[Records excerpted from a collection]
*** Begin section ***
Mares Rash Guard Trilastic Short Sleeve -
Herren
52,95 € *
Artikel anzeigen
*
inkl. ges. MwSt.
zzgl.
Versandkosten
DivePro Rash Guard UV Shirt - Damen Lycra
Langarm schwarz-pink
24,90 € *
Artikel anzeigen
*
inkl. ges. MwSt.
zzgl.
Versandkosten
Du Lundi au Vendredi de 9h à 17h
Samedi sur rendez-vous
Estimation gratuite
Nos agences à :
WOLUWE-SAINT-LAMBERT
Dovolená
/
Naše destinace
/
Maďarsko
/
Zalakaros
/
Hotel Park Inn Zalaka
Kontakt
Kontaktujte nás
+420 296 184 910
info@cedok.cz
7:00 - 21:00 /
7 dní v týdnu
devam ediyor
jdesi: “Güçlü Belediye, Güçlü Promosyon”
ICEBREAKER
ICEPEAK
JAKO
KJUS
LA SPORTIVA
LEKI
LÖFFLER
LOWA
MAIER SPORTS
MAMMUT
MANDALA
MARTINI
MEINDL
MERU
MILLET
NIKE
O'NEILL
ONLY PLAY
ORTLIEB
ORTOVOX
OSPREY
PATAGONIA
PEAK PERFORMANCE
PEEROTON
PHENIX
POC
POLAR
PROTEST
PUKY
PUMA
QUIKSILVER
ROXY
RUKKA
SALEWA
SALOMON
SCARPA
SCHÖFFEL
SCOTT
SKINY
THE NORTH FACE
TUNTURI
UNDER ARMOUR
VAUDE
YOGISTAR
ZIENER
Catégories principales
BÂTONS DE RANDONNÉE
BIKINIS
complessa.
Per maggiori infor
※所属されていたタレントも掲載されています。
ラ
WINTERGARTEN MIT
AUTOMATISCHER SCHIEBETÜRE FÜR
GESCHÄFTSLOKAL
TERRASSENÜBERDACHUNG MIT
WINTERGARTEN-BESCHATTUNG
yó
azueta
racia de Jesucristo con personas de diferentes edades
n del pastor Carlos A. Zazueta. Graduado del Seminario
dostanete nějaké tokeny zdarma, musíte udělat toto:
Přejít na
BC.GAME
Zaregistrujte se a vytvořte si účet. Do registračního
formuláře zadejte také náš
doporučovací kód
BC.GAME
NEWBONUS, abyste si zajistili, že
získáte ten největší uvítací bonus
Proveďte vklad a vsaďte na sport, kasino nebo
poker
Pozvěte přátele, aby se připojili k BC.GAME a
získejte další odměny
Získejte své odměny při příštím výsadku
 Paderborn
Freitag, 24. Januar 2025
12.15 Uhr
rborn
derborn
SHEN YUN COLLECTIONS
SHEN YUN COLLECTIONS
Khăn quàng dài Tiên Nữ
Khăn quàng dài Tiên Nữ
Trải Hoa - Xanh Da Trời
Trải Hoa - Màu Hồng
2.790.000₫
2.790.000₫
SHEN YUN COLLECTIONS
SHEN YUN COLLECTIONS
*** End section ***
WHAT THE TASK REQUIRES
Wherever the word "Guard" appears in the data, return the whole line.

THE ANSWER
Mares Rash Guard Trilastic Short Sleeve -
DivePro Rash Guard UV Shirt - Damen Lycra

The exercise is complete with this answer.